Küresel arenada belirlenen enerji politikalarının oluşumunda; güvenlik,

coğrafi konum, emperyal algılar, karşı politikalar, teknolojik gelişmeler, iklim değişikliği, siyasi ve ekonomik krizler, bölgesel çatışmalar ve işgaller önemli rol oynar. Çok karmaşık, sürekli değişim gösteren ve zaman zaman güncel ve gelecek politikalar üzerinde hâkim rol oynayan enerjipolitik buz pateni gibi kaygan bir zeminde gerçekleşir. Ancak şu var ki burada estetik yerini şiddet, kan ve gözyaşına bırakmıştır. Zira, mevcut enerji kaynakları üzerinde hakimiyet kurma çabası ve geçiş yollarının güvenliği meselesi ülkelerde iç çatışmalar, darbeler ve hatta açık işgallerle sonuçlanmaktadır.
 
Genellikle enerji kaynakları ve geçiş yolları en önemli alanlar olup bütün kıyamet bu alanlarda kopmaktadır. Bu bölgelerin başında da Ortadoğu ve Kuzey Afrika gelmektedir. Dünya petrol rezervlerinin % 71’i ve doğalgaz rezervlerinin % 40’ı bu bölgededir.

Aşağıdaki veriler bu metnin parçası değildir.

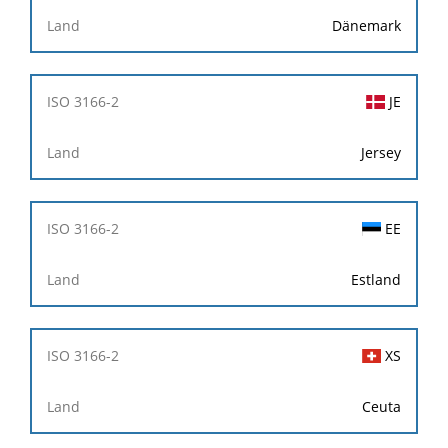
Dänemark
JE
Jersey
EE
Estland
XS
Ceuta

Petrolün % 60’ının deniz yoluyla tüketim noktalarına taşındığı gerçeğinden hareket edecek olursak bölgenin önemli geçiş yollarına sahip olduğu gerçeği ile karşılaşırız. Dolayısıyla hem kaynak hem de geçiş yolları açısından bu bölgeyi enerjipolitik için kritik bölge olarak adlandırmak yanlış olmayacaktır.
 
Söz konusu olan Ortadoğu ve Kuzey Afrika olunca Akdeniz de bir hayli önem kazanmakta. Akdeniz günlük trafiğinin, yaklaşık 4 bin gemi ile bir hayli hareketli olduğu görülmektedir. Bu hareketliliği ile dünya ticaretinin % 17’sine ev sahipliği yapmaktadır.

Dünya fosil yakıtlarının – öncelikle petrolün-  tükenme eğilimine girdiği bir süreç
teyiz. Artık yeni rezervler,  okyanuslar ve deniz yataklarında aranır olmuştur.  Hal böyle olunca da Akdeniz sadece bir geçiş yolu olmaktan çıkıp giderek önemli bir arama noktası olmaya doğru evrilmektedir.  Libya kıyıları ve Mısır Nil Deltası bu bölgelerdendir. Diğer potansiyel bölgeler ise Mora yarımadası, Girit, Rodos ve Fethiye uzantısı ile Suriye, İsrail, Güney Kıbrıs ve Mısır arasında kalan bölgedir. Nitekim bu bölgelerin bir kısmında sondaj faaliyetleri sürerken bir kısmında fiili olarak gaz ve petrol üretimi başlamış bulunmaktadır.

Son günlerde Doğu Akdeniz’deki gelişmeler klasik enerji çatışmalarını da beraberinde gündeme getirmiştir. Suriye ve Mısır’daki gelişmelerde enerji politiğin önemli rolü bulunmaktadır.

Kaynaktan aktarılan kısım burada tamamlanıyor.